Best of Everything

The best innovation in medicine is thousands of years old. Matthias Clamer

This story appears in the June 27, 2011 issue of ESPN The Magazine.

Poised Pose
Sometimes the best new things are old. Like, thousands of years old. "More and more pro athletes are incorporating yoga into their training," says Gwen Lawrence, who owns Power Yoga for Sports and works with athletes from all four major sports leagues. Many pro teams, including the New York Giants, have offered yoga classes to help players boost strength, flexibility and conditioning. "You keep doing it and improving," says Bears defensive end Israel Idonije. "Hopefully it can add years to your career." Or at least keep your head in the game.
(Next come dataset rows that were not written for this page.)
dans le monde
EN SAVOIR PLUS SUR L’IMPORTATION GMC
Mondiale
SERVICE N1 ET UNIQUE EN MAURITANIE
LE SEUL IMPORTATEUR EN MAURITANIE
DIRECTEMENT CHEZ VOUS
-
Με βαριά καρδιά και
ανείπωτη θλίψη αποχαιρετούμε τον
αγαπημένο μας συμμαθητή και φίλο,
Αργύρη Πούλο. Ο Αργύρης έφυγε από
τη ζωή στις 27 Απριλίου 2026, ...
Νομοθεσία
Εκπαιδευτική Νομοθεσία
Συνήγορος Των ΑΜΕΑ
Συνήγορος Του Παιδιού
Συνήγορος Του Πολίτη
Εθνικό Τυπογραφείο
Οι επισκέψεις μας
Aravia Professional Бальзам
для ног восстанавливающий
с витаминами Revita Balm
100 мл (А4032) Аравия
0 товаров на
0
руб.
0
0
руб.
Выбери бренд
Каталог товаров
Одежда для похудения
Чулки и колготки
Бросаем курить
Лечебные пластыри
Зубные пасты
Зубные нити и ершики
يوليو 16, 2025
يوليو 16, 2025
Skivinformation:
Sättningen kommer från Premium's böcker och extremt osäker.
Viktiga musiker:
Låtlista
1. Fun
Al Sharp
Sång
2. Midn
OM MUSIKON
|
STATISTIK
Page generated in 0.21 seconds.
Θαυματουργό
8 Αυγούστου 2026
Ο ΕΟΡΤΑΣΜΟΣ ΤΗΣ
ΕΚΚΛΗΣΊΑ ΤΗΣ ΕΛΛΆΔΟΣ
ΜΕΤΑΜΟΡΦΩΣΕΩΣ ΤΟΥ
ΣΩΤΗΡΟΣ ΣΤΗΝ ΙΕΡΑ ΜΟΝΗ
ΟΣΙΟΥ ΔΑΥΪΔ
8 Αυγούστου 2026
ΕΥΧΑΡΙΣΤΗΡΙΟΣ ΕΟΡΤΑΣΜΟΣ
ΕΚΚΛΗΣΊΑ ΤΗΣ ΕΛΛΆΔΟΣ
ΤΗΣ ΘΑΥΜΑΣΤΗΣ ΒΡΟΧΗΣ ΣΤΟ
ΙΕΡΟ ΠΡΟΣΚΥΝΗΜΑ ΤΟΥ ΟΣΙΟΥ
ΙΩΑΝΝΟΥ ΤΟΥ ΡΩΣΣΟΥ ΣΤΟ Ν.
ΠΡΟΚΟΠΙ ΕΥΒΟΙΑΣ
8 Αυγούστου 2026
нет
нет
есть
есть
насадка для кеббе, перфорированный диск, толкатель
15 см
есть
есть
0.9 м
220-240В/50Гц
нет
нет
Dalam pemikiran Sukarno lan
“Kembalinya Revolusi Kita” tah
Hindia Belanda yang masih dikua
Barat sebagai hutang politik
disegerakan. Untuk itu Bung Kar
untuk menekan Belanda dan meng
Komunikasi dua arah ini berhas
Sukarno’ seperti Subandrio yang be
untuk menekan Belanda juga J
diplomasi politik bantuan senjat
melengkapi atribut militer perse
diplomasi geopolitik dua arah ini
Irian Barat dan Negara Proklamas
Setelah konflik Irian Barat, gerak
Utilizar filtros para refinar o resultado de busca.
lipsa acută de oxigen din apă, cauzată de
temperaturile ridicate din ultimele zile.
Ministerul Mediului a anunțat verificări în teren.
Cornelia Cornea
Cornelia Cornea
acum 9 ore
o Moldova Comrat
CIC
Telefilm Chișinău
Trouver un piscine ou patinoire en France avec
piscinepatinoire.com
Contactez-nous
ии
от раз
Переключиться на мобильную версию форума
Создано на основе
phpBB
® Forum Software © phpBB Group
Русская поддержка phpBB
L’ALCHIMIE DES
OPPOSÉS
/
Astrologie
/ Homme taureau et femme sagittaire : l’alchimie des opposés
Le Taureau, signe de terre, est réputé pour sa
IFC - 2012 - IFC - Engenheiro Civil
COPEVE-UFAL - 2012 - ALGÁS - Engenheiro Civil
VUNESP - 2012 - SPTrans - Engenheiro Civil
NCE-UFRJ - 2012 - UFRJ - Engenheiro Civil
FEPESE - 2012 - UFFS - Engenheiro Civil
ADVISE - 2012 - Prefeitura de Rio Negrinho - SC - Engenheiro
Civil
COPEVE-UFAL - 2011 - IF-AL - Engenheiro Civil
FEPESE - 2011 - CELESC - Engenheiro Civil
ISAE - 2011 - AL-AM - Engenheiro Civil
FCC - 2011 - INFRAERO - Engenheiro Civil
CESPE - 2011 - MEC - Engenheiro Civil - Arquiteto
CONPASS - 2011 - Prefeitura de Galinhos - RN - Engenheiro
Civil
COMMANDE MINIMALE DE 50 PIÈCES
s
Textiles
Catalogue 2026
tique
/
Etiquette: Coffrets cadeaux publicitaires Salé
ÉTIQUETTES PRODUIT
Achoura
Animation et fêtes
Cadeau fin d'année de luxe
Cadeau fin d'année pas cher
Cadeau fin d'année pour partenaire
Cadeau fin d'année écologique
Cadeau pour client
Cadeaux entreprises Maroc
Says Dr. Brian Donley, director of the Center of Foot and Ankle Surgery at the Cleveland Clinic: "Yoga can increase mental focus, and these athletes are looking for every edge they can get." Well, maybe not every edge. "Gwen's trying to get me to do headstands," says Giants guard Chris Snee. "But I'm not there yet."

No Contest
You could shell out thousands of dollars on tickets to a three-hour Super Bowl, or you could fork over $50 and spend three days watching the world's best athletes compete at the Reebok CrossFit Games in Carson, Calif. (July 29-31). "It's like the World's Strongest Man competition, except the winners look more like James Bond than Magnus Ver Magnusson," says Eric Vassilatos of the ticket brokerage Vivid Seats. More than 25,000 athletes take part in preliminary competitions around the world, and the top 50 men and women head to Carson for a shot at the title of Fittest on Earth and $1 million in prize money. Last year, one of the nine segments required participants to run 2,400 meters, perform 126 kettlebell swings, do 72 pull-ups and complete a maximum overhead lift in 22 minutes. Luckily, fans don't have it as tough. Says 26-year-old Graham Holmberg, last year's men's champ: "You aren't restricted to your seats, so you can get right up close to whoever you're rooting for. Plus, there's free gear and food samples. If I wasn't in the Games, I'd be there watching."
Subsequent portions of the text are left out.